Four years ago, a North American Aerospace Defense Command officer sang the praises of a joint counter-terrorism exercise with Russian forces, named Vigilant Eagle.
“This exercise is one milestone in working together. Our folks are proud to be a part of such an important event and are passionate about partaking in efforts to protect our borders,” 176th Air Control Squadron operations officer Lt. Col. John Oberst said.
It seemed like a good idea at the time, but the lessons learned from Vigilant Eagle likely aided in the execution of a more recent exercise, its name unknown.
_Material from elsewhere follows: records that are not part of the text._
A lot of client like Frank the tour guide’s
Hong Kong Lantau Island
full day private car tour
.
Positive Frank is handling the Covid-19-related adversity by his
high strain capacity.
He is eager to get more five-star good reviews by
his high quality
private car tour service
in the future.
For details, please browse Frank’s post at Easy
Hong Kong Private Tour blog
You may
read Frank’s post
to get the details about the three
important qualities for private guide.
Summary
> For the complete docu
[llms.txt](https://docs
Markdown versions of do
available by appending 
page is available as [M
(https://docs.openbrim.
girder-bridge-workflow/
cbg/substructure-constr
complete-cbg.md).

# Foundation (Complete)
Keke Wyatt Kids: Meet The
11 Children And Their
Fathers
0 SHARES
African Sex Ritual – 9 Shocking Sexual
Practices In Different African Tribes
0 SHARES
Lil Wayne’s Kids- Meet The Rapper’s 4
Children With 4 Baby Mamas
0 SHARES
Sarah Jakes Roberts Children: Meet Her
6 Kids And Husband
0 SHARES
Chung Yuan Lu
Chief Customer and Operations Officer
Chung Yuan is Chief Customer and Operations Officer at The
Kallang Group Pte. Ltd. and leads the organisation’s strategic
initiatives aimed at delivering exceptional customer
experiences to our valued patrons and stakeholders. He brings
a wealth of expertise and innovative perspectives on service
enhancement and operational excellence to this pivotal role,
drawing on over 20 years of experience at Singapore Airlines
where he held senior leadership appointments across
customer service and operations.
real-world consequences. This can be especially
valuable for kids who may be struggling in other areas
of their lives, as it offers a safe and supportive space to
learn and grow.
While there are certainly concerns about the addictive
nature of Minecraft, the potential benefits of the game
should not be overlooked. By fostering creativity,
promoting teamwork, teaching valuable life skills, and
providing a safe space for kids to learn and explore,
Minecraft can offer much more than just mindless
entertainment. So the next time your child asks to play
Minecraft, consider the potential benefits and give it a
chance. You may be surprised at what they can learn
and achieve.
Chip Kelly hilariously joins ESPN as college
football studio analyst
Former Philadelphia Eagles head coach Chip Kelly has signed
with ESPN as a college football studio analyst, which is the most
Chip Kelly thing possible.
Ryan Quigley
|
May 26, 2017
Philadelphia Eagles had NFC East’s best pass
Russian Mikoyan MiG-31 Foxhound long-range fighters—a type that Russian forces flew in Vigilant Eagle—accompanied two Tupolev Tu-95MS bombers to a point 55 nautical miles from the Alaskan coast on Sept. 17. Two Ilyushin Il-78 air refueling tankers supported the formation, which turned back when it was intercepted by a pair of Lockheed Martin F-22 Raptor stealth fighters.
In short, it had all the makings of a nuclear attack drill, part of an escalation in long-range Russian operations worldwide.
The flights showed a developing tactic, in which MiG-31s escorted Tu-95s and Tu-142s, the maritime reconnaissance version of the same Cold War design.
The change follows the introduction into Russian service of the modernized MiG-31BM, an upgraded model of a Cold War design that is now expected to be flying until 2029.
Also entering service is the Tu-95MSM, an improved bomber armed with the new Kh-101/102 cruise missile—a stealthy weapon with a reported range of up to 2,700 nautical miles In other words, all the aircraft and munitions Russia might need for a new Cold War.
This weapon mix offers the attacker new tactical options—including a reconnaissance-strike complex with the MiGs as shooters—and pose corresponding challenges for the defender.
Along with Russia’s persistence in the development of the Bulava sea-launched ballistic missile, the replacement of older intercontinental ballistic missiles by the road-mobile RS-26, and the apparent breach of the Intermediate-range Nuclear Forces treaty by the testing of the Iskander-K truck-mobile cruise missile, these developments have (to put it mildly) weakened the argument that if the U.S. led the way in cutting its nuclear forces, the rest of the world would follow.
A U.S. administration that started out showing sympathy with the Global Zero movement—the one to eventually eliminate all nuclear weapons—has quietly taken decisions that point in a very different direction. Notably, the future of the nuclear-deterrence triad seems more assured than it has for many years.
Between Obama’s election and inauguration, the first significant contract for what is now the Ohio Replacement Program submarine project was signed, and the administration has continued to support it. The controversial issue of whether, when and how the Long-Range Strike Bomber would be nuclear-capable has been put to bed: Every LRS-B will be nuclear-capable and it will be nuclear-certified two years after it enters service.
The LRS Family of Systems definitively includes a new cruise missile, and at a symposium in Washington this month, Lt. Gen. Stephen Wilson, commander of U.S. Air Force Global Strike Command, stated that the nuclear-tipped version will take priority over a conventionally armed missile.
The new submarine and the LRS-B are “uploadable” systems that can carry more warheads if strategic requirements change. A senior air force official last week said that the LRS-B would be designed with hardpoints—suggesting that it could be a cruise-missile carrier as well.
Also recently revealed is a plan for a new ICBM to replace the Minuteman III, the first such weapon since the short-lived Peacekeeper. Many analysts had expected the Minuteman to soldier on like Washington’s hatchet, with every piece being replaced from time to time, if the land-based ICBM survived at all. Now, the Ground-Based Strategic Deterrent missile, sharing technology with the Navy’s Trident, will replace the Minuteman in existing silos after 2030.
But these plans are fiscally and politically difficult. The nuclear establishment is returning from a very long procurement holiday and finding what you usually find: leaky faucets, blown fuses, weed-ridden yards and a pile of bills.
The Ohio submarine replacement will eat one-third of the U.S. Navy’s shipbuilding budget (strained by the well-above-expectations cost of Ford-class carriers and Littoral Combat Ships) and the service is publicly calling for “top-line relief”—the technical term for “some of the Air Force or Army’s money.” Quietly, the Air Force is asking for the same.
While it now seems accepted that the National Nuclear Security Administration can do a Washington-hatchet trick on the nuclear stockpile, rather than developing the all-new warhead that hawks called for a few years ago, its infrastructure is heavy with Cold War and even World War II hardware; not only will this not last forever, but it is not an environment that attracts the best talent.
But the longest holiday of all has been philosophical: Most people, even in the armed forces, have been able to spend a long time not thinking about deterrence, and the world in which such matters are discussed remains small and somewhat isolated. As the world moves into an era of multiple, sometimes-unstable nuclear players and as the bills come due, that is a luxury we can’t afford.